Analyze these request events in detail.

As we all know, QuerySet is lazy and will access the database only when it is used. When the second line of Python code is run, the for loop regards plist as an iterator, which triggers database queries. The first two SQL queries are caused by prefetch_related.

Although the query results contain all the required city information, the filter operation is performed on Person. visitation in the loop body, which obviously changes the database Request. Therefore, these operations will ignore the previously cached data and re-query the SQL statements.


But what should I do if I have such a requirement? In Django> = 1.7, you can use the Prefetch object in the next section. If your environment is Django <1.7, you can perform this operation in Python.

Plist = Person. objects. prefetch_related ('visitation') [[city for city in p. visitation. all () if u "city" in city. name] for p in plist]


Prefetch object

In Django> = 1.7, you can use the Prefetch object to control the behavior of the prefetch_related function.

Note: Because I have not installed the Django environment of version 1.7, this section is written by reference to the Django document and has not been tested.


Features of the Prefetch object:

Continue with the example above to find cities with the word "Wu" and "State" in the cities visited by all users:

Wus = City. objects. filter (name _ icontains = u "") zhous = City. objects. filter (name _ icontains = u "") plist = Person. objects. evaluate (Prefetch ('visitation', queryset = wus, to_attr = "wu_city"), Prefetch ('visitation', queryset = zhous, to_attr = "zhou_city"),) [p. wu_city for p in plist] [p. zhou_city for p in plist]

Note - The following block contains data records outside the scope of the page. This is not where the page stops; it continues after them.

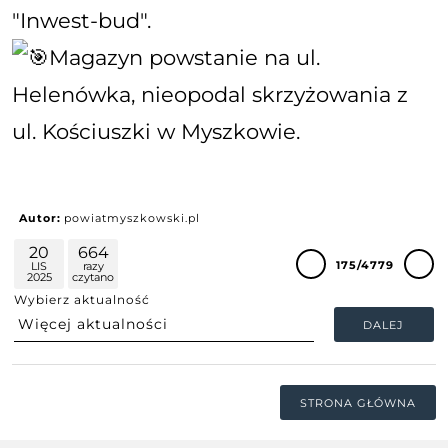
"Inwest-bud".
Magazyn powstanie na ul.
Helenówka, nieopodal skrzyżowania z
ul. Kościuszki w Myszkowie.
Autor:
powiatmyszkowski.pl
20
664
175/4779
LIS
razy
2025
czytano
Wybierz aktualność
DALEJ
STRONA GŁÓWNA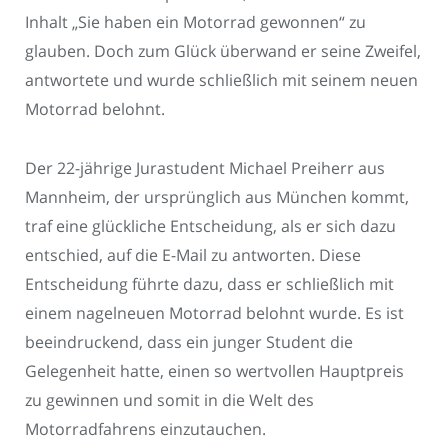
Inhalt „Sie haben ein Motorrad gewonnen“ zu
glauben. Doch zum Glück überwand er seine Zweifel,
antwortete und wurde schließlich mit seinem neuen
Motorrad belohnt.
Der 22-jährige Jurastudent Michael Preiherr aus
Mannheim, der ursprünglich aus München kommt,
traf eine glückliche Entscheidung, als er sich dazu
entschied, auf die E-Mail zu antworten. Diese
Entscheidung führte dazu, dass er schließlich mit
einem nagelneuen Motorrad belohnt wurde. Es ist
beeindruckend, dass ein junger Student die
Gelegenheit hatte, einen so wertvollen Hauptpreis
zu gewinnen und somit in die Welt des
Motorradfahrens einzutauchen.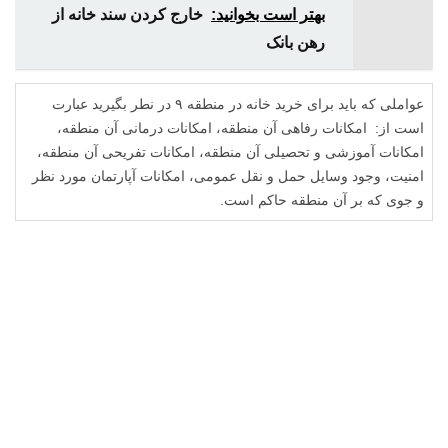
بهتر است بخوانید:
خارج کردن سند خانه از
رهن بانک
عواملی که باید برای خرید خانه در منطقه ۹ در نطر بگیرید عبارت
است از: امکانات رفاهی آن منطقه، امکانات درمانی آن منطقه،
امکانات آموزشی و تحصیلی آن منطقه، امکانات تفریحی آن منطقه،
امنیت، وجود وسایل حمل و نقل عمومی، امکانات آپارتمان مورد نظر
و جوی که بر آن منطقه حاکم است.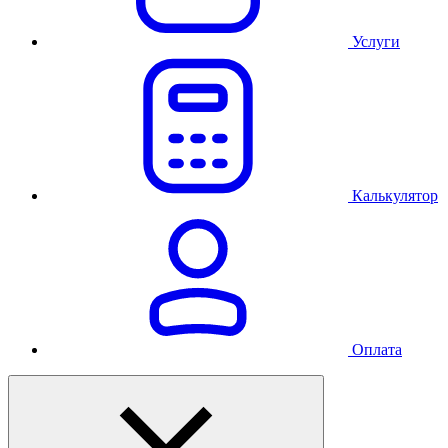
Услуги
Калькулятор
Оплата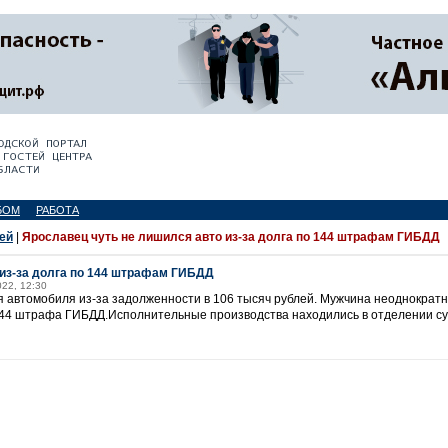
БОМ
РАБОТА
ей
|
Ярославец чуть не лишился авто из-за долга по 144 штрафам ГИБДД
 из-за долга по 144 штрафам ГИБДД
022, 12:30
 автомобиля из-за задолженности в 106 тысяч рублей. Мужчина неоднократ
 144 штрафа ГИБДД.Исполнительные производства находились в отделении су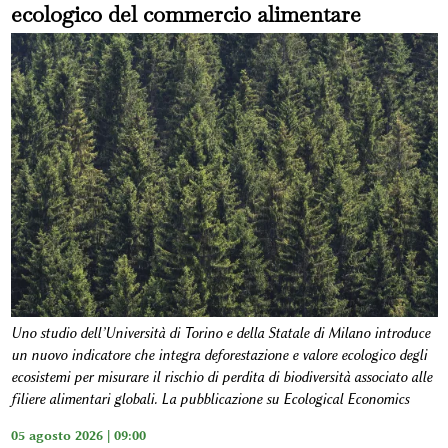
ecologico del commercio alimentare
Uno studio dell’Università di Torino e della Statale di Milano introduce
un nuovo indicatore che integra deforestazione e valore ecologico degli
ecosistemi per misurare il rischio di perdita di biodiversità associato alle
filiere alimentari globali. La pubblicazione su Ecological Economics
05 agosto 2026 | 09:00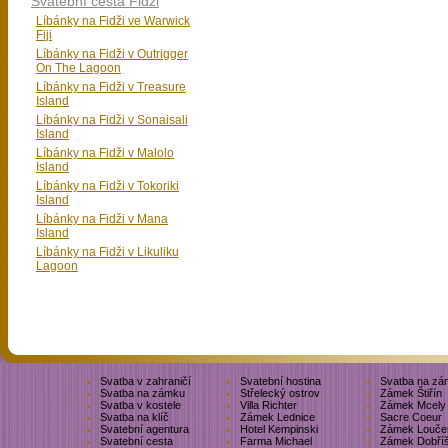
Svatební cesta Fidži
Líbánky na Fidži ve Warwick
Fiji
Líbánky na Fidži v Outrigger
On The Lagoon
Líbánky na Fidži v Treasure
Island
Líbánky na Fidži v Sonaisali
Island
Líbánky na Fidži v Malolo
Island
Líbánky na Fidži v Tokoriki
Island
Líbánky na Fidži v Mana
Island
Líbánky na Fidži v Likuliku
Lagoon
Svatba v zahraničí
Svatební hostina
Svatba na zá
Svatba na zámku
Střelecký ostrov
Zámek Štiřín
Svatba v kostele
Villa Richter
Zámek Mcely
Svatba na klíč
Zámek Lednice
Sacre Coeur
Svatební agentura
Hotel Kempinski
Zámek Louče
Svatební cesta
Farma Michael
Zámek Dobří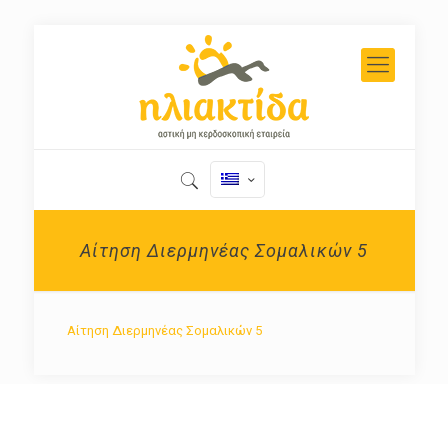
Αίτηση Διερμηνέας Σομαλικών 5
Αίτηση Διερμηνέας Σομαλικών 5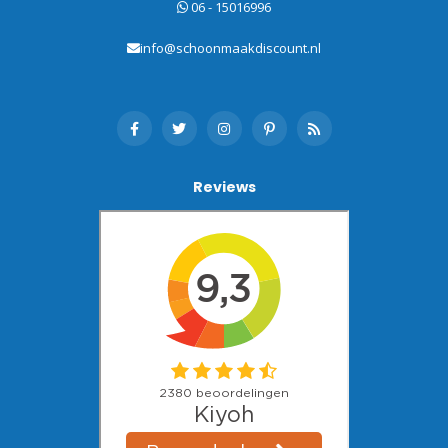
06 - 15016996
info@schoonmaakdiscount.nl
Reviews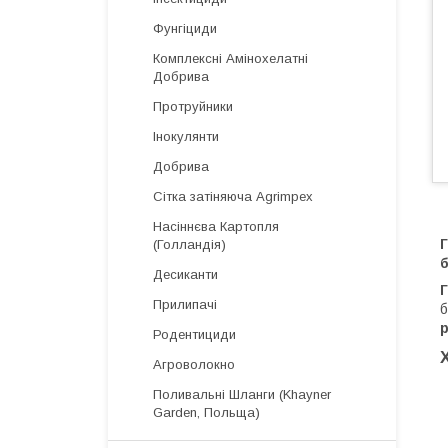
Фунгіциди
Комплексні Амінохелатні
Добрива
Протруйники
Інокулянти
Добрива
Сітка затіняюча Agrimpex
Насіннєва Картопля
Г
(Голландія)
б
Десиканти
Прилипачі
б
р
Родентициди
Агроволокно
Поливальні Шланги (Khayner
Garden, Польща)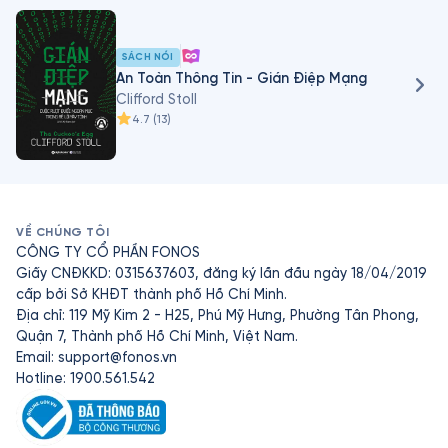
Stoll đã viết ba cuốn sách, bài báo trên báo chí không 
chuyên (ví dụ: tờ Scientific American) về máy tính cơ học 
SÁCH NÓI
Curta và quy tắc trang trình bày, đồng thời là cộng tác 
An Toàn Thông Tin - Gián Điệp Mạng
viên thường xuyên cho kênh YouTube Numberphile về 
Clifford Stoll
4.7
(
13
)
toán học.
VỀ CHÚNG TÔI
CÔNG TY CỔ PHẦN FONOS
Giấy CNĐKKD: 0315637603, đăng ký lần đầu ngày 18/04/2019
cấp bởi Sở KHĐT thành phố Hồ Chí Minh.
Địa chỉ: 119 Mỹ Kim 2 - H25, Phú Mỹ Hưng, Phường Tân Phong,
Quận 7, Thành phố Hồ Chí Minh, Việt Nam.
Email:
support@fonos.vn
Hotline: 1900.561.542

Note: This code has not been tested in the actual environment. If it is incorrect, correct it.


By the way, Prefetch objects and string parameters can be mixed.

None

You can pass in None to clear the previous prefetch_related. Like this:

>>> prefetch_cleared_qset = qset.prefetch_related(None)


Summary




Ask a question about queryset in django

From itertools import chainfrom operator import attrgetter #... post = Post. objects. get (pk = post_id) # get blog likes = post. like_set.all () # Get favorite information # likes = Like. objects. filter (post = post) reblogs = Post. objects. filter (reblog_from = post) # Get forwarding information # merge favorite and forwarding information, and sort by time in reverse order. notes = sorted (chain (likes, reblogs ), key = attrgetter ('created _ at'), reverse = True )#... use itertools. the chain function merges the iteratable objects, and the query set is the iteratable object:
>>> List (chain ([1, 2, 3], 'abc') >>> [1, 2, 3, 'A', 'B ', 'C'] sort by object attributes using the sorted function ).


DJANGO problem: the delete method of queryset

Try the following statement to see if all the statements will be deleted.
> From models import Entry
> Query = Entry. all ()
> Entries = query. fetch (1)
> Db. delete (entries)

Related Article

Contact Us

The content source of this page is from Internet, which doesn't represent Alibaba Cloud's opinion; products and services mentioned on that page don't have any relationship with Alibaba Cloud. If the content of the page makes you feel confusing, please write us an email, we will handle the problem within 5 days after receiving your email.

If you find any instances of plagiarism from the community, please send an email to: info-contact@alibabacloud.com and provide relevant evidence. A staff member will contact you within 5 working days.

A Free Trial That Lets You Build Big!

Start building with 50+ products and up to 12 months usage for Elastic Compute Service

  • Sales Support

    1 on 1 presale consultation

  • After-Sales Support

    24/7 Technical Support 6 Free Tickets per Quarter Faster Response

  • Alibaba Cloud offers highly flexible support services tailored to meet your exact needs.